I am getting a rough idea how to deal with anxiety
It is in no way perfect, but it is better than before.
I was introduced to the ideas of CBT just over a year ago. This has resonated with me very well.
One of the key things that stuck in my mind is the fact - and it is, most definitely, a fact - that the thoughts in our head are not real.
We convince ourselves of things and we trick or gaslight ourselves into believing this stuff. But it is just not true.
It's like Mark Twain said: “I've had a lot of worries in my life, most of which never happened.”
I have done this all my life. From the age of 15 or so. And I can pretty much guarantee that 99.9% of the things I worried about never materialised.
The other 0.1% of things that did, I found I was more than capable of dealing with it.
I am currently just coming out of a very bad slump. I went into anxiety overdrive then the depression hit me.

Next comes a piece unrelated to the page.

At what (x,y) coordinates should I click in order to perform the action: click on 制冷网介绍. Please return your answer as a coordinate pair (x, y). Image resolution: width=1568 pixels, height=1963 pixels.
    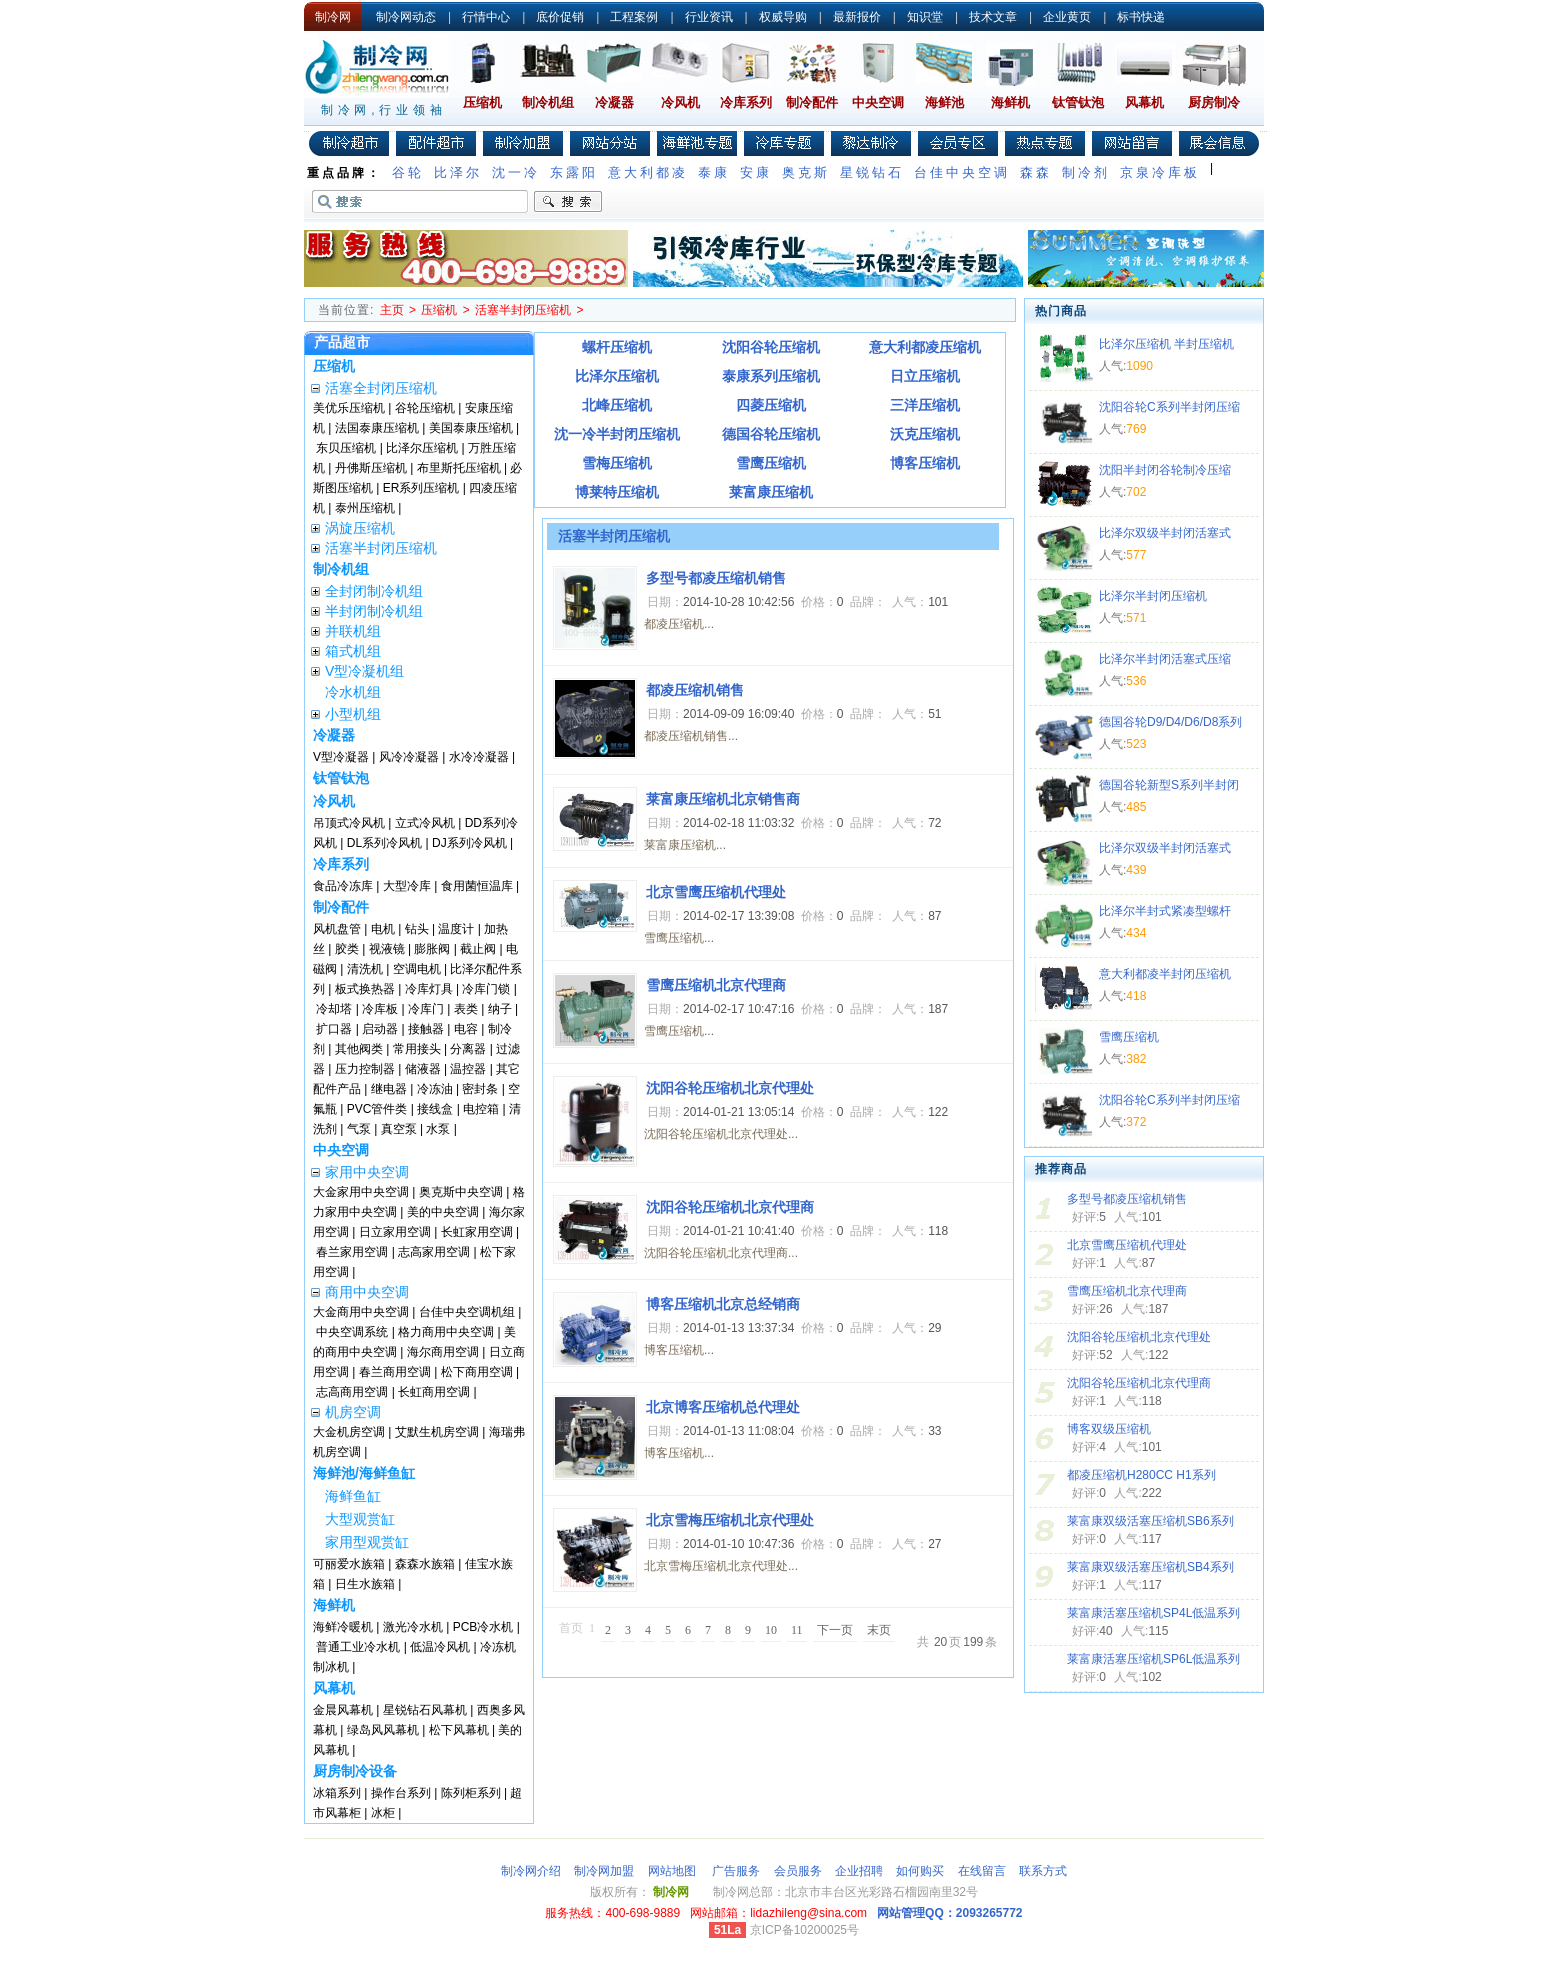     Looking at the image, I should click on (531, 1871).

I was able to tell myself that all the thoughts in my head were untrue. That these were things that are very unlikely to happen to me.
I took a very small amount of confidence in thinking like that.
Anxiety is like being awake after 24 hours and being in a room filled full of people nagging at you.
It took me too long to realise this. But the thoughts in my head are just negative thoughts that have very very little bearing to anything in my own life.
I have to have the strength to dismiss these thoughts for what they are. Total nonsense.
@gregariousBunny4035
Soo true!! CBT can be so helpful to help us realize that. It’s hard not to overthink situations sometimes, but like you said, most of the time the thoughts are not real. Glad that CBT has been helpful for you!💜
Excellent words and so true! I battle inside myself between anxiety provoking thoughts and trying to deal with those thoughts and replace them with better ones. I don't usually succeed but at least I'm trying.